Sous un soleil ardent, le stade de football de SOGEFIHA, dans la commune populaire d’Abobo, a vibré ce samedi 15 mars 2025 à l’occasion de la 48ème édition de la Journée internationale des droits des femmes. Organisée par l’Organisation des femmes du Front populaire ivoirien (OFFPI), sous l’impulsion de sa présidente Paule Ginette Sopou épouse Séka, cette manifestation a rassemblé des milliers de personnes, majoritairement des femmes drapées dans les pagnes aux couleurs du FPI. Un événement politique et festif, marqué par des discours engagés, des danses et un plaidoyer sans équivoque pour l’autonomisation des femmes.
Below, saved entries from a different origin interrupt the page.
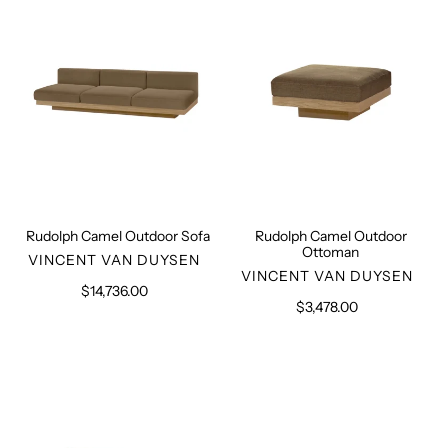
Sofa
Ottoman
Rudolph Camel Outdoor Sofa
Rudolph Camel Outdoor
Ottoman
VENDOR
VINCENT VAN DUYSEN
VENDOR
VINCENT VAN DUYSEN
$14,736.00
Regular
$3,478.00
Regular
price
price
Two
Manhattan
Seater
Sofa
Beige
Outdoor
Sofa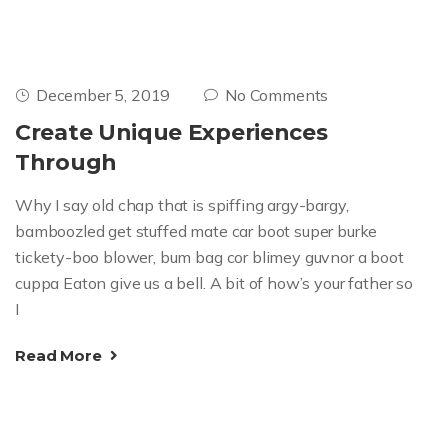
December 5, 2019
No Comments
Create Unique Experiences
Through
Why I say old chap that is spiffing argy-bargy,
bamboozled get stuffed mate car boot super burke
tickety-boo blower, bum bag cor blimey guvnor a boot
cuppa Eaton give us a bell. A bit of how’s your father so
I
Read More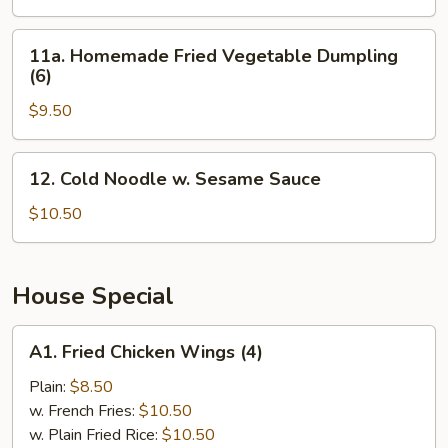
Veg.
Dumpling
11a.
11a. Homemade Fried Vegetable Dumpling
(6)
Homemade
(6)
Fried
$9.50
Vegetable
Dumpling
(6)
12.
12. Cold Noodle w. Sesame Sauce
Cold
Noodle
$10.50
w.
Sesame
Sauce
House Special
A1.
A1. Fried Chicken Wings (4)
Fried
Chicken
Plain:
$8.50
Wings
w. French Fries:
$10.50
(4)
w. Plain Fried Rice:
$10.50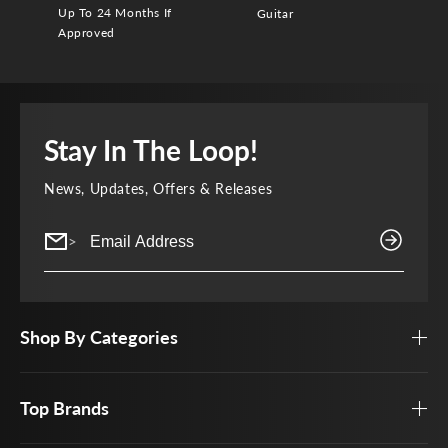
Up To 24 Months If
Guitar
Approved
Stay In The Loop!
News, Updates, Offers & Releases
>
Shop By Categories
Top Brands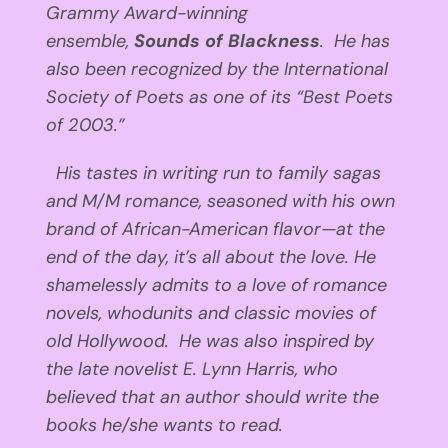
Grammy Award-winning
ensemble,
Sounds of Blackness
. He has
also been recognized by the International
Society of Poets as one of its “Best Poets
of 2003.”
His tastes in writing run to family sagas
and M/M romance, seasoned with his own
brand of African-American flavor—at the
end of the day, it’s all about the love. He
shamelessly admits to a love of romance
novels, whodunits and classic movies of
old Hollywood. He was also inspired by
the late novelist E. Lynn Harris, who
believed that an author should write the
books he/she wants to read.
Une mobilisation massive malgré les défis
Dès 8 heures, l’ambiance était électrique. Malgré le carême chrétien et le jeûne musulman, la foule a afflué, dépassant largement les 16 bâches dressées pour abriter les participants. Jeunes filles, mères de famille, et même des chefs traditionnels – gardiens des usages locaux – ont répondu présent. Une sonorisation puissante a accompagné les premiers pas de danse spontanés, symbole d’une joie collective qui a transcendé les clivages religieux et sociaux.
A midi, l’arrivée de Pascal Affi N’Guessan, président du FPI, et de son épouse Angéline Kili, tous deux vêtus aux couleurs du parti, a déclenché une ovation. Les youyous des femmes ont résonné tandis que le leader politique effectuait un tour d’honneur, parfois interrompu par des groupes de femmes enthousiastes. « Votre mobilisation montre que la question de vos droits vous préoccupe », a-t-il lancé en préambule, saluant la présence des chefs de village et de communauté, « garants des traditions et des mânes des ancêtres ».
Discours et plaidoyers : Les femmes en première ligne
La cérémonie, ouverte par L’Abidjanaise, a donné la parole à plusieurs figures clés. Kouakou Adjoa du Conseil politique régional d’Abobo a rappelé l’importance de l’événement pour la commune. Mme Odette Thiémélé, représentante du Mouvement des générations capables de l’ex-Première dame Simone Ehivet Gbagbo, a martelé : « Les droits ne doivent pas être octroyés aux femmes, elles doivent les conquérir ». Un message repris par Paule Ginette Séka, qui a vanté les avancées du FPI : « Nous n’avons pas attendu pour appliquer le quota de 30% de femmes dans les instances. Bientôt, nous viserons 50% ».
Cinq vice-présidentes historiques de l’OFFPI – Christine Konan, Christine Adjobi, Laure Anidié, Yvonne Abané Bouabré et Simone N’Guessan – ont été célébrées pour leur engagement pionnier. Un moment émouvant, symbole de la lutte intergénérationnelle pour l’égalité.
Affi N’Guessan dénonce une « politique tordue »
Vers 14 heures, le discours tant attendu de Pascal Affi N’Guessan a captivé l’assistance. Premier discours officiel de cette année électorale 2025, il a mêlé critique acerbe du pouvoir en place et promesses de changement. Le président du FPI a fustigé le bilan « nul » du gouvernement sur les droits des femmes, pointant un budget dérisoire de 27 milliards de FCFA alloué au ministère chargé de la Femme, sur un budget national de 15 000 milliards. « Comment apporter l’égalité avec si peu ? », a-t-il interrogé, dénonçant une politique « centrée sur les infrastructures, pas sur les humains ».
Avec virulence, il a évoqué les classements internationaux accablants : taux de mortalité infantile élevé, conditions d’accouchement précaires, éducation en berne. « La Côte d’Ivoire marche sur la tête. Nous voulons la remettre sur ses pieds, en plaçant l’humain au cœur de notre projet », a-t-il déclaré, promettant de « redresser la politique tordue » en cas de victoire à la présidentielle.
Une fête politique, miroir des enjeux ivoiriens
Au-delà des discours, la journée a incarné la stratégie du FPI de s’appuyer sur les femmes et les traditions pour consolider sa base. Les danses, les chants et les pagnes aux couleurs du parti ont transformé le stade en un espace de revendication et de ferveur militante. Les chefs traditionnels, invités d’honneur, ont symbolisé l’ancrage local d’un parti qui se présente comme défenseur des valeurs africaines et de la modernité.
Alors que le pays s’apprête à vivre une élection présidentielle cruciale, cet événement a rappelé que la question des droits des femmes reste un marqueur politique fort. Entre espoirs et défis, les femmes d’Abobo, comme celles du reste du pays, attendent désormais des actes concrets. Comme l’a résumé une participante : « Aujourd’hui, on danse. Demain, on vote ».